Start of Records provided

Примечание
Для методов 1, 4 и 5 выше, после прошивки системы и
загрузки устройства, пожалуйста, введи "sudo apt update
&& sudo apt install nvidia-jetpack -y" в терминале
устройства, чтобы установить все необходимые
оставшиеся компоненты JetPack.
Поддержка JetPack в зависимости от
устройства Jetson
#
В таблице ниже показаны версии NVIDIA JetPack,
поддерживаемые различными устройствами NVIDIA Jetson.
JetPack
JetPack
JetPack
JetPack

End of Records provided
Start of Records provided

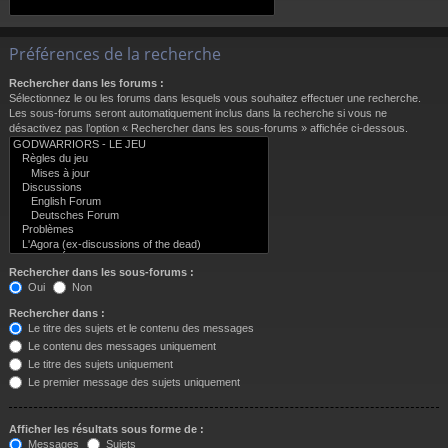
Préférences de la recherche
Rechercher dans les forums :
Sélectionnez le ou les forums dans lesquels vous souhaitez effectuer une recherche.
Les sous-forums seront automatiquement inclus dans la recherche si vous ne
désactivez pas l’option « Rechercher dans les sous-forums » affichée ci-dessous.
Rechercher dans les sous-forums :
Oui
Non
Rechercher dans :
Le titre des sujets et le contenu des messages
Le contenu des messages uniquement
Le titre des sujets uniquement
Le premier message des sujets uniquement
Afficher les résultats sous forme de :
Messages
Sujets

End of Records provided
Start of Records provided

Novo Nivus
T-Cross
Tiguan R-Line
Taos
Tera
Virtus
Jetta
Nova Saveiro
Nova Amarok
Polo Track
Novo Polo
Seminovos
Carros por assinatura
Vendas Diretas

End of Records provided

▸ **Activity**:
Return every line of the material in which the word "forums" is found.

▸ **Task answer**:
Rechercher dans les forums :
Sélectionnez le ou les forums dans lesquels vous souhaitez effectuer une recherche.
Les sous-forums seront automatiquement inclus dans la recherche si vous ne
désactivez pas l’option « Rechercher dans les sous-forums » affichée ci-dessous.
Rechercher dans les sous-forums :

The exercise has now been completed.